DENVER - Deion Sanders hat in seiner Karriere viele Risiken eingegangen. Doch beim Thema Glücksspiel im College Football zeichnet der Colorado-Trainer eine klare Linie. Die Debatte um Sportwetten in der NCAA ist gerade wieder aufgekocht, nachdem Texas Tech Quarterback Brendan Sorsby vor Gericht Recht bekam und seine NCAA-Sperre für Wetten auf College- und Profisport aufgehoben wurde. Colorado trifft Texas Tech am 3. Oktober im Big 12 an, die Begegnung ist Teil der Homecoming-Festivitäten.

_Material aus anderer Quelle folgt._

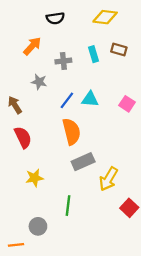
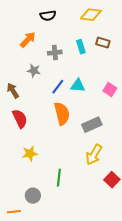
gray rectangle: (83, 162) -> (92, 125), moved

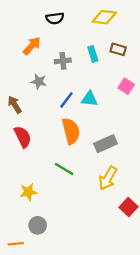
pink square: (110, 90) -> (126, 86), moved
yellow star: (30, 154) -> (28, 192), moved
green line: (59, 178) -> (64, 169), moved, turned -66

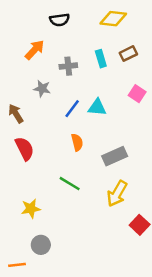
brown rectangle: (118, 49) -> (128, 54), turned -42
orange semicircle: (71, 131) -> (77, 142), size x0.6

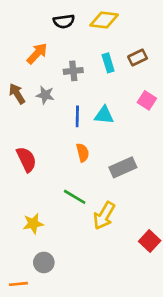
yellow diamond: (113, 19) -> (104, 20), moved
blue line: (72, 109) -> (77, 116), turned -36
brown arrow: (16, 114) -> (17, 94), moved
yellow arrow: (117, 194) -> (104, 216), moved

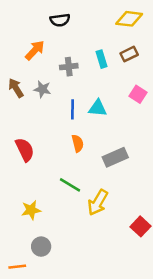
yellow diamond: (104, 20) -> (129, 19), moved

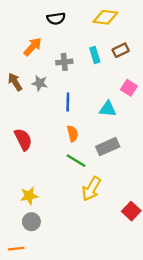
yellow diamond: (129, 19) -> (105, 17), moved
cyan triangle: (98, 108) -> (108, 109), moved
green line: (70, 185) -> (76, 161), moved
gray circle: (41, 247) -> (31, 222), moved

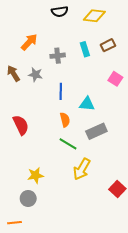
black semicircle: (56, 19) -> (60, 12), moved
cyan triangle: (108, 109) -> (87, 104), moved
yellow star: (29, 196) -> (35, 175), moved

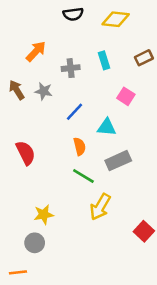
brown rectangle: (108, 45) -> (144, 58), moved
pink square: (115, 79) -> (126, 96), moved
blue line: (61, 91) -> (74, 112), turned 42

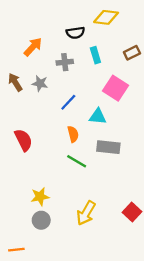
black semicircle: (73, 14) -> (75, 33), moved
pink square: (126, 96) -> (115, 88), size x1.5
gray rectangle: (118, 161) -> (108, 147), turned 30
yellow arrow: (100, 207) -> (86, 213), moved
gray circle: (35, 243) -> (41, 220), moved

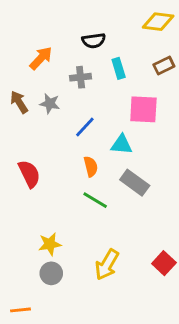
yellow diamond: (106, 17) -> (158, 22), moved
pink square: (115, 88) -> (143, 109), turned -30
gray rectangle: (108, 147) -> (135, 183), turned 30

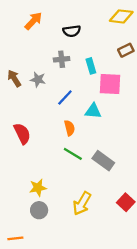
orange arrow: (41, 58) -> (33, 21), moved
cyan rectangle: (119, 68) -> (91, 66), moved
gray rectangle: (135, 183) -> (103, 161), moved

Sanders sprach sich deutlich gegen jede Form von Wetten auf Spiele aus, an denen die eigenen Spieler beteiligt sind. "Jemand wettet auf einen Sport, in dem er selber spielt? Ihr denkt nicht, dass etwas daran falsch ist?", fragte er provokativ in einem Interview mit der Associated Press. "Sagt euch das selbst: Dieser Typ in meinem Team wettet auf den Wettkampf, in den wir gerade gehen. Etwas ist daran falsch." Mit seinen Spielern hat Sanders dieses Thema bereits besprochen, um absolute Klarheit zu schaffen.

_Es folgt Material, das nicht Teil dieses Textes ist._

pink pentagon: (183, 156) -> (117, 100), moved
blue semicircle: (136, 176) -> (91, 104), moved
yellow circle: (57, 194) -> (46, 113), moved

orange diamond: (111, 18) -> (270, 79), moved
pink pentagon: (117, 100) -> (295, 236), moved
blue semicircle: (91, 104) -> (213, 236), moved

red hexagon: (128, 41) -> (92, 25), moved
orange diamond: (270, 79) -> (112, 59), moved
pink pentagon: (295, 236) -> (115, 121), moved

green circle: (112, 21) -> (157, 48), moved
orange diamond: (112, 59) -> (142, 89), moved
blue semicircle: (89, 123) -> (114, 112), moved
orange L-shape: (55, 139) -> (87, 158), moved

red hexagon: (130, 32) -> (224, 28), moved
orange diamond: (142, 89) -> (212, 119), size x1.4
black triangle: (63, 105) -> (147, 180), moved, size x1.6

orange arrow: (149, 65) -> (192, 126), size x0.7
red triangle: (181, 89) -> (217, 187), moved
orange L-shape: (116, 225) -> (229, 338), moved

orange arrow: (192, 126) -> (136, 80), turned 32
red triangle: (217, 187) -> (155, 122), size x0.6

Der 58-Jährige hat klare Vorstellungen, wie die NCAA das Spiel reformieren sollte. Ein Hard Cap für die NIL-Deals (Name, Image, Likeness) soll für mehr Chancengleichheit sorgen. Ein ehemaliger Trainer wie Nick Saban könnte seiner Meinung nach als Commissioner arbeiten. Eine Altersgrenze für College-Spieler müsste eingeführt werden, und Sanders plädiert für ein 24er-Playoff-Format. "Das Spiel ist immer noch das Spiel", sagte Sanders. "Aber es ist anders positioniert. Geld ist beteiligt, und wenn Geld beteiligt ist, migrieren Leute zu dem, was sie rausbekommen können, statt zu dem, was sie reinbringen könnten. Das ist bedauerlich."

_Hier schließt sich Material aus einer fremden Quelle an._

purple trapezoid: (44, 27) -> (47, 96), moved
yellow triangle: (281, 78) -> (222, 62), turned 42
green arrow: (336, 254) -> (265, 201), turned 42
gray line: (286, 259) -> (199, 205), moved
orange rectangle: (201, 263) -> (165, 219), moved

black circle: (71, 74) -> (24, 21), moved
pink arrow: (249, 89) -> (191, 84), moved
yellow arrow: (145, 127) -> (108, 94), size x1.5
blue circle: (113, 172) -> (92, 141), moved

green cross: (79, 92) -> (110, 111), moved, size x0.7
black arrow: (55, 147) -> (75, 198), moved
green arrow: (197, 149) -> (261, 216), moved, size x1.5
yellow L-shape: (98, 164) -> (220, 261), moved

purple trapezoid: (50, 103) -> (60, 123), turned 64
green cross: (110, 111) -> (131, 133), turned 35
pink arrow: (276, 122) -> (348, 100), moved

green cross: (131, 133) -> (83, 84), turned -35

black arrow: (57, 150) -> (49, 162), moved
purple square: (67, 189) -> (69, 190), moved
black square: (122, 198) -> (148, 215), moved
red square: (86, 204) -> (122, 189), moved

Vor einem Jahr kämpfte Sanders gegen Blasenkrebs und brauchte eine Rekonstruktion seiner Blase mit einem Teil seines Darms. Diesen Monat arbeitet er mit der Marke Depend zusammen, um regelmäßige Vorsorgeuntersuchungen zu fördern. Im Frühjahr musste er das Team kurzzeitig verlassen, um sich mit Blutgerinnseln auseinanderzusetzen. Aber er betont: "Mir geht es großartig. Ich habe meinen alten Schwung zurück." Mit diesem neuen Selbstvertrauen kommt auch eine neue Lebensphilosophie. Sanders hat kürzlich eine Strandimmobilie auf St. Croix mit seinem Sohn Shedeur erworben, der gerade seine zweite Saison als Quarterback mit den Cleveland Browns beginnt. "Das hätte ich früher nie getan, weil ich nie irgendwo hingehe", sagte Sanders. "Ich steige aus und lebe einfach."
Vergangenes Jahr verpasste Sanders Footballcamps in Boulder, während er sich einer Krebsbehandlung unterzog. Colorado endete mit einer 3-9-Bilanz, nachdem das Team im Vorjahr mit Shedeur Sanders und dem Heisman-Gewinner Travis Hunter noch ein Bowl-Spiel erreicht hatte. Diese Offseason zeigt sich ein präsenterer Deion Sanders. "Ich habe alle in diesem Locker Room, weil wir sie haben wollen", erklärte er. "Weil ich da saß und mir Spielfilme angeschaut und gedacht habe: Das ist derjenige, den ich will. Das ist das, was ich will. Lasst uns gehen und es holen."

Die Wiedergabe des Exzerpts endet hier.